As expected, VNG Norge’s first operated project offshore Norway will involve a tieback of the Fenja (ex-Pil/Bue) field in the Norwegian Sea to the revamped Njord floating production platform. Facilities will include two subsea templates with six wells (three horizontal producers and three injectors)
Shell orders floater for Penguins
Shell, which has been a seller in the North Sea in recent years, has confirmed its commitment to the region by sanctioning re-development of the Penguins field, 150 mi (241 km) northeast of the Shetlands. This became necessary following the company’s decision to shut down the Brent field complex to the south: oil and gas from Penguins are currently processed via four subsea drill centers tied back to the Brent Charlie platform, which is close to ceasing production.
Fluor’s division in Manila, which previously delivered the facilities for Shell’s Malampaya Phase 3 project offshore the Philippines, will engineer and fabricate a circular Sevan 400 FPSO with a production capacity of 45,000 boe/d and storage for up to 400,000 bbl of oil. The pre-commissioned floater will also be designed to operate continuously at Penguins without the need for dry docking. Produced oil will be offloaded to a tanker, with the gas exported via a tie-in to the North Sea FLAGS pipeline. Additionally, Shell plans to drill eight new wells, tied back to the FPSO. The company and partner ExxonMobil each have a 50% interest in the project.

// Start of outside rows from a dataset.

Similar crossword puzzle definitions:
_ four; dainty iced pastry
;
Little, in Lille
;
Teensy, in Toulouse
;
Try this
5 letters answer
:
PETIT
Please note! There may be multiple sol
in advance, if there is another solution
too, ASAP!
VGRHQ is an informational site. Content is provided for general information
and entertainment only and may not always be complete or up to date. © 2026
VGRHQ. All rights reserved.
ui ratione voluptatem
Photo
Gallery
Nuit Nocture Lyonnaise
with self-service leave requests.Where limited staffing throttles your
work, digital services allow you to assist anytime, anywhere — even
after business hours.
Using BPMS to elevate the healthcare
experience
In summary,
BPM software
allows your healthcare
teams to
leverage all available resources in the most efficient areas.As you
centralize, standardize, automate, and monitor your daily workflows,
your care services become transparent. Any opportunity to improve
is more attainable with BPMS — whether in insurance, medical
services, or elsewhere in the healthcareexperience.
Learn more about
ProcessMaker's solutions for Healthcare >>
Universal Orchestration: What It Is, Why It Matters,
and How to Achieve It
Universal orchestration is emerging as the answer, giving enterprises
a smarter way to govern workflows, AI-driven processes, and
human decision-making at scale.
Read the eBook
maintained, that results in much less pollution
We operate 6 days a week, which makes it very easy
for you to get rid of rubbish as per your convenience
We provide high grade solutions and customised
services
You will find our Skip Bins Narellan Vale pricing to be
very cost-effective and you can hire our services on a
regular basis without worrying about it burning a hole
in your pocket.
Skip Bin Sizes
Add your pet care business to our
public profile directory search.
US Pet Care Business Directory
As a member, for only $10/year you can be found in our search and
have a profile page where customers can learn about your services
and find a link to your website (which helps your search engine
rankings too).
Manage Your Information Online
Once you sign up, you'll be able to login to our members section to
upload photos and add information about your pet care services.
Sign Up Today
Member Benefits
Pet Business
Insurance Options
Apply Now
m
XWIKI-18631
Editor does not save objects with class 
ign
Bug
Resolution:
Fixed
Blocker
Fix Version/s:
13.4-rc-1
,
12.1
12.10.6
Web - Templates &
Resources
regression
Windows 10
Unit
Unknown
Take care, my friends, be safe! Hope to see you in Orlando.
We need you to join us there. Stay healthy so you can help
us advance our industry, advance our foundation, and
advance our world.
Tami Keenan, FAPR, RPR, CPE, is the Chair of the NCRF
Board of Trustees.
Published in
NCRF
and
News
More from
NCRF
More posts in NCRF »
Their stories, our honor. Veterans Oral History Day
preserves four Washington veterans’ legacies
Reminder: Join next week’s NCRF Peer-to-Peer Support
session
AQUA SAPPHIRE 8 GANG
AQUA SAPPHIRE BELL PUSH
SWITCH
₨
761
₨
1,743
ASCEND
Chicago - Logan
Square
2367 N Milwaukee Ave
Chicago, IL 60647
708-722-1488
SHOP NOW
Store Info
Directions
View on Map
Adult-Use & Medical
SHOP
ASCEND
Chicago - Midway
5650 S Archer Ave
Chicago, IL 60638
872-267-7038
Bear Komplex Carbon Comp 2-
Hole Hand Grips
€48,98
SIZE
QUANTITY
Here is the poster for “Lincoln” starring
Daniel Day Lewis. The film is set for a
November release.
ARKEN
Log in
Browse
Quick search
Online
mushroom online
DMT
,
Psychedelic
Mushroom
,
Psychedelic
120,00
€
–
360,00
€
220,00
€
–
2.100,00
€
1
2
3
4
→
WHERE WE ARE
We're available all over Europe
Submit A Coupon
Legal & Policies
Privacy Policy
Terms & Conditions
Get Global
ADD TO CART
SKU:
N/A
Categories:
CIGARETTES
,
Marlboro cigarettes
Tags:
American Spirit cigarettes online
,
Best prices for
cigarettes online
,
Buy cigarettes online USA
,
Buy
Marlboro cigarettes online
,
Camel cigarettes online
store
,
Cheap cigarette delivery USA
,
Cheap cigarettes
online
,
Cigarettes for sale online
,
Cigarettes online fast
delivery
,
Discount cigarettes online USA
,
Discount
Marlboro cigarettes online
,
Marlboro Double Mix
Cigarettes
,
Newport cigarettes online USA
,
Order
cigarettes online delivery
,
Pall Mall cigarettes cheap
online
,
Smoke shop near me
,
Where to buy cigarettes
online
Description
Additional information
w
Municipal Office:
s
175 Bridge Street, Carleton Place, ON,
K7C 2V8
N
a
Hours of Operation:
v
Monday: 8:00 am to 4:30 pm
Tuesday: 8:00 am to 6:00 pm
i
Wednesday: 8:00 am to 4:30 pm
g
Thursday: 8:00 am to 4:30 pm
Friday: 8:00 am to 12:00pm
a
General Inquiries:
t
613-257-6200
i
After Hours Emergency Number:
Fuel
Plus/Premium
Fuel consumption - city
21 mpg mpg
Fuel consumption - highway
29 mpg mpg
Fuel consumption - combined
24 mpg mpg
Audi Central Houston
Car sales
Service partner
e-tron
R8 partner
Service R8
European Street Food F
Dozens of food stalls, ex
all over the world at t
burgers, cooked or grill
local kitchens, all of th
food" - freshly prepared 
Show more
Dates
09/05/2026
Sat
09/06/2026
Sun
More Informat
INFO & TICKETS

According to Wood Mackenzie, the 80-MMbboe project is the largest in the UK North Sea since Maersk Oil’s Culzean in 2015.
Another construction program heading to the Far East is Maersk Oil & Gas’ Tyra redevelopment in the Danish North Sea. McDermott International won the contract to provide engineering, procurement and construction of new topsides for seven of the fields’ platforms, plus connecting bridges, a flare, and six new module support frames (MSFs). Redevelopment is needed because of progressive seabed subsidence: the existing topsides will be removed by Heerema Marine Contractors, with the new MSFs placed (by the same company) on top of the jackets to support the new topside sets: this measure will effectively raise the platforms by 42 ft (13 m).
According to Wood Mackenzie, the 80-MMbboe Penguins project is the largest in the UK North Sea since Maersk Oil’s Culzean in 2015. The analyst foresees potentially up to 13 more UK field developments going forward this year with combined reserves of around 500MMboe, all coming onstream by 2021. As for UK offshore exploration, there could be five wells west of Shetland this year, WoodMac, claimed, and a Nexen-operated well on the HP/HT Glengorm prospect in the central UK North Sea.
Statoil to monitor Sverdrup reservoir changes
Statoil plans permanent reservoir monitoring of the Johan Sverdrup field in the North Sea from the start of production – a first offshore Norway, the company claimed. And the 380 km-network (236 mi) of fiber optic seismic cables on the sea floor and over 6,500 embedded acoustic sensors above the field will be the most extensive system of its type anywhere, the company added. Alcatel Submarine Networks will supply and install the equipment under a frame agreement that could include extending seismic coverage over the field’s southern extent.
The sensors should provide sharper seismic images of changes in the reservoir as production progresses, assisting placement of future wells and water/gas injection requirements. The field has an anticipated lifespan of over 50 years.